• MTs. Darun Najah
  • Religius, Terampil, Berprestasi, dan Berakhlaqul Karimah.

Desa Pamali

DESA PAMALI

Karya: M. Aji Pratama (Kelas 8)

Di tengah hutan yang lebat, jauh dari hiruk-pikuk kota, berdirilah sebuah desa terpencil yang dikenal dengan nama Desa Pamali. Desa itu terkenal karena berbagai pantangan yang diwariskan turun-temurun. Penduduk percaya, siapa pun yang melanggar pamali akan mendapat musibah yang mengerikan.

Suatu hari, empat remaja bernama Risky, Alif, Klara, dan Efi datang ke desa tersebut. Mereka ditugaskan membantu warga yang sedang dilanda wabah penyakit misterius. Penyakit itu menyebar begitu cepat. Hampir setiap hari ada warga yang meninggal dunia.

Malam pertama, Risky dan Alif mendapat tugas menggali kuburan untuk jenazah yang baru dimakamkan.

Udara malam begitu dingin. Kabut menyelimuti pemakaman, sementara suara burung hantu terdengar dari kejauhan.
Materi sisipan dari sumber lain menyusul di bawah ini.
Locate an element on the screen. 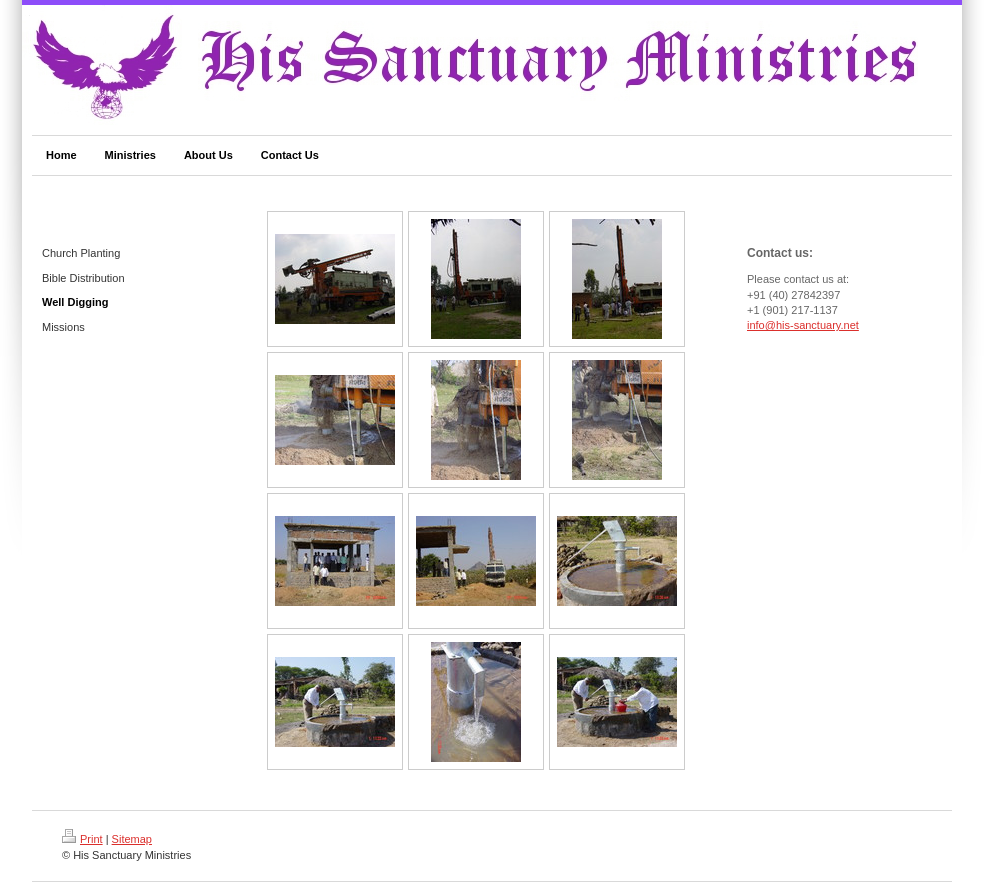 The height and width of the screenshot is (893, 984). info@his-sanctuary.net is located at coordinates (803, 325).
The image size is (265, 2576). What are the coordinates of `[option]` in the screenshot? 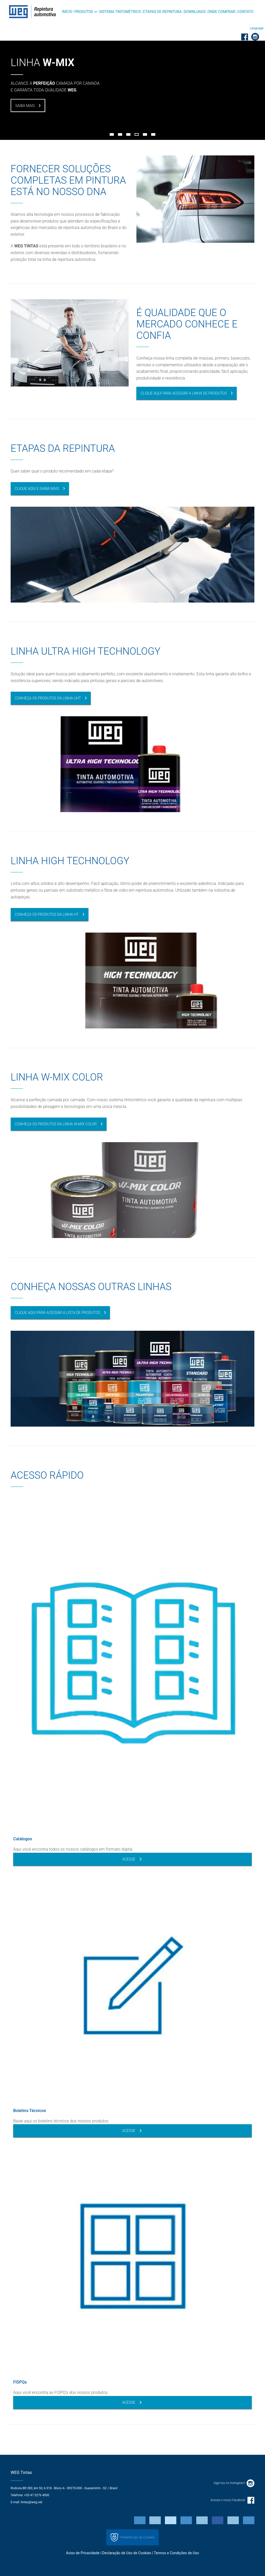 It's located at (132, 70).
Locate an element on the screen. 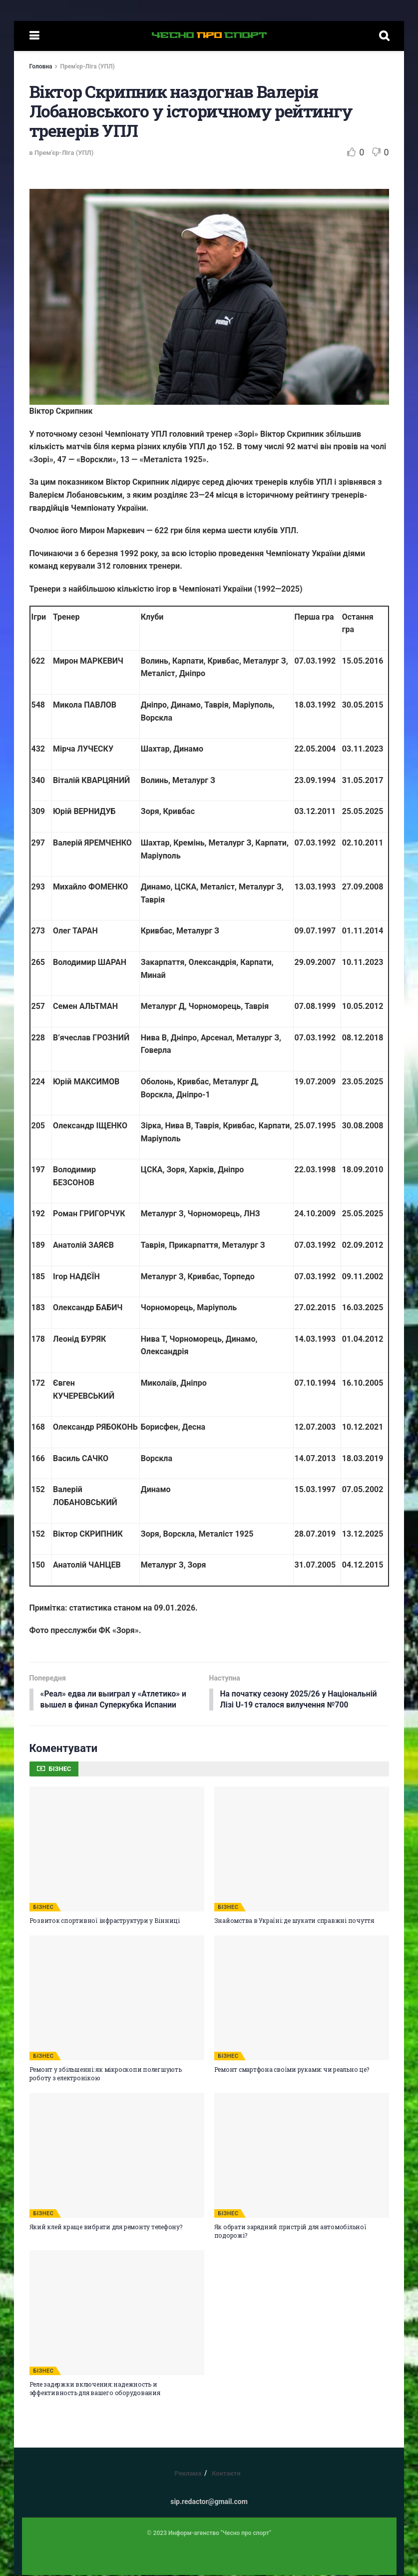 The image size is (418, 2576). Контакти is located at coordinates (226, 2474).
Saat mereka menggali tanah, tiba-tiba terdengar suara siulan dari balik pepohonan.

Risky menghentikan ayunan cangkulnya.

"Alif... kamu dengar itu?"

Alif mengangguk pelan.

"Iya... suara itu semakin dekat."

Mereka saling berpandangan dengan wajah pucat.
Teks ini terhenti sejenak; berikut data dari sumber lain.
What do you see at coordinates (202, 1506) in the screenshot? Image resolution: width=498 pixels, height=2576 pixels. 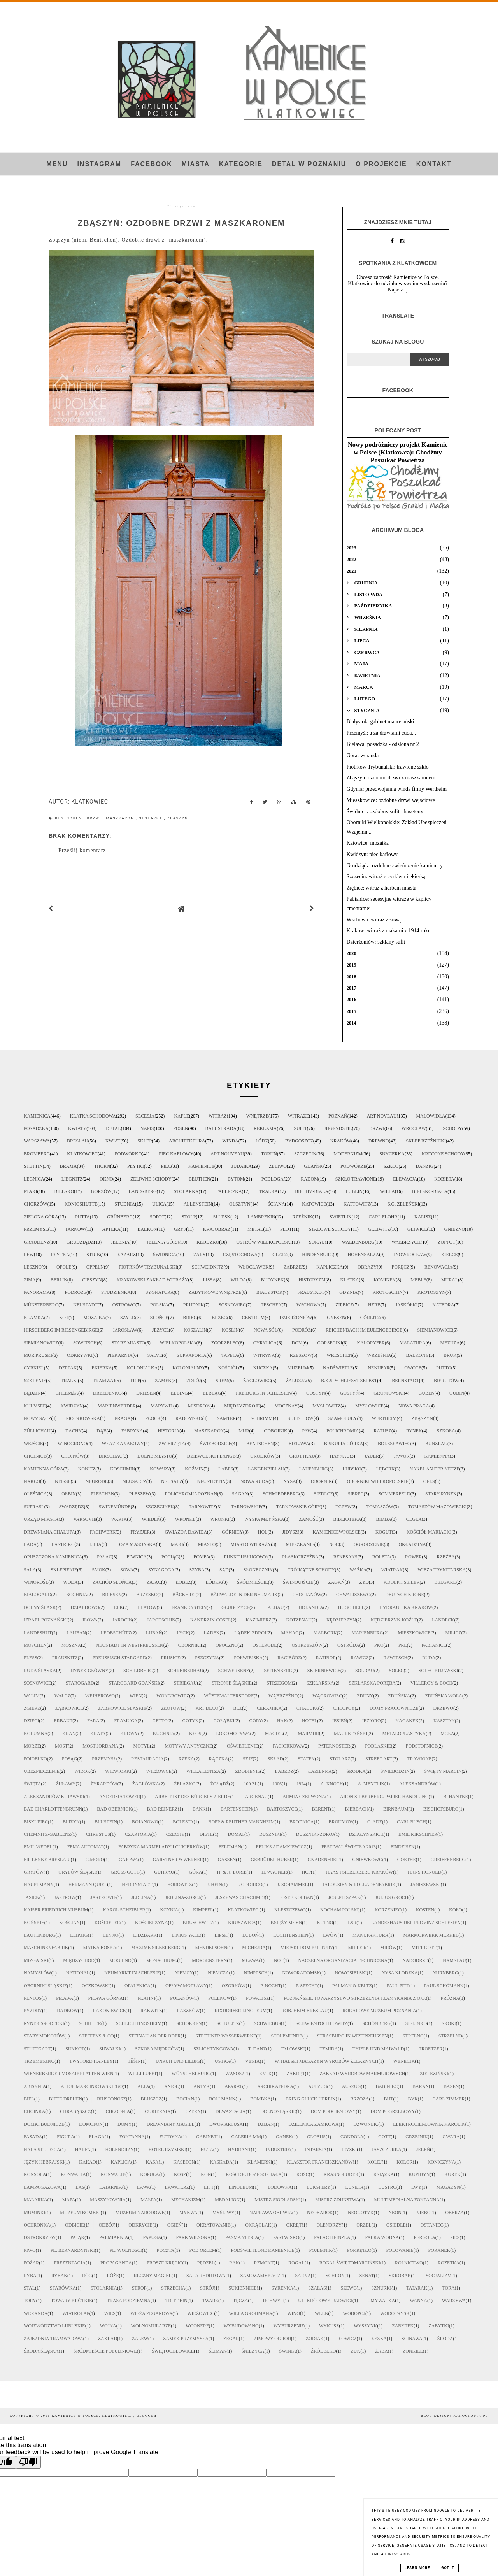 I see `Tarnowitz` at bounding box center [202, 1506].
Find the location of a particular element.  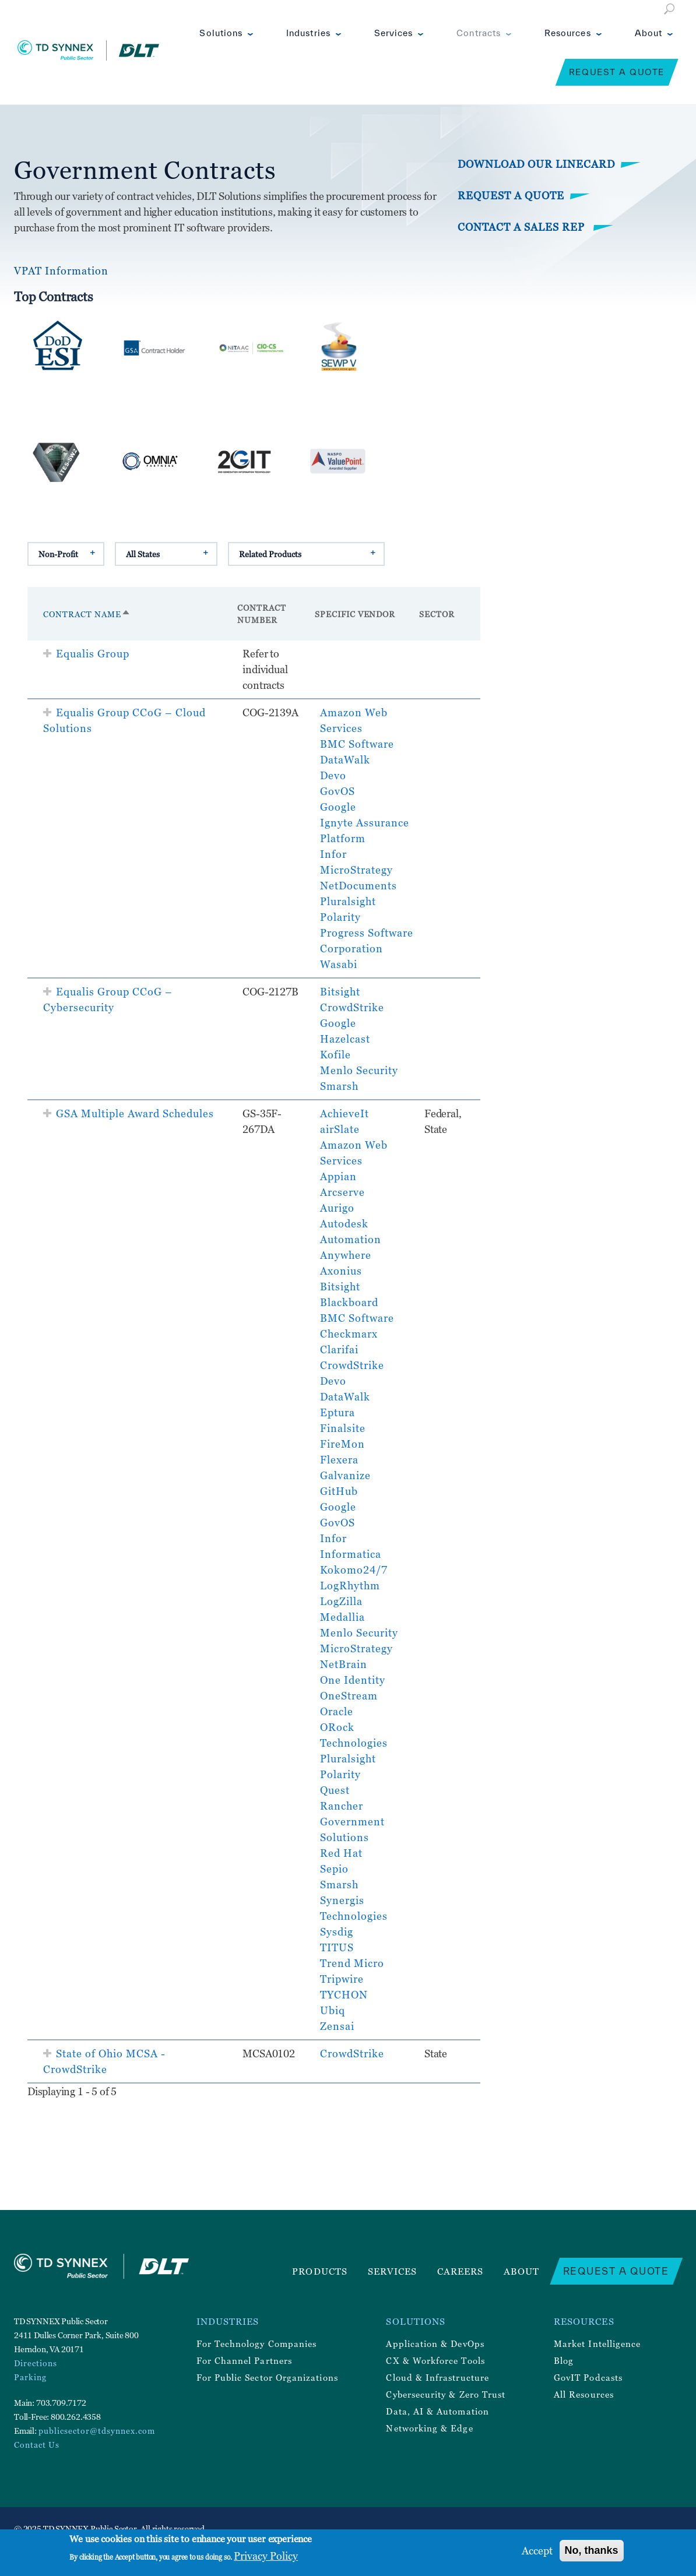 Application & DevOps is located at coordinates (435, 2343).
Di Desa Pamali ada satu larangan yang paling ditakuti: jangan pernah bersiul pada malam hari, terutama ketika ada orang yang meninggal.

Meski dihantui rasa takut, mereka tetap menyelesaikan tugas hingga pemakaman selesai.

Keesokan harinya, Klara dan Efi bertugas di ruang jenazah.

Klara membersihkan tubuh jenazah, memberi kapas, dan mengoleskan minyak sebagaimana tradisi desa. Sementara Efi membantu menyiapkan perlengkapan pemulasaraan.

Menjelang malam, Efi bertemu seorang anak kecil yang berjalan sambil bersiul.

"Apa kamu tidak tahu kalau bersiul di malam hari itu pamali?" tanya Efi.

Anak itu tersenyum tipis.

"Di desa ini... pamali justru sudah menjadi kebiasaan."

Jawaban itu membuat bulu kuduk Efi meremang.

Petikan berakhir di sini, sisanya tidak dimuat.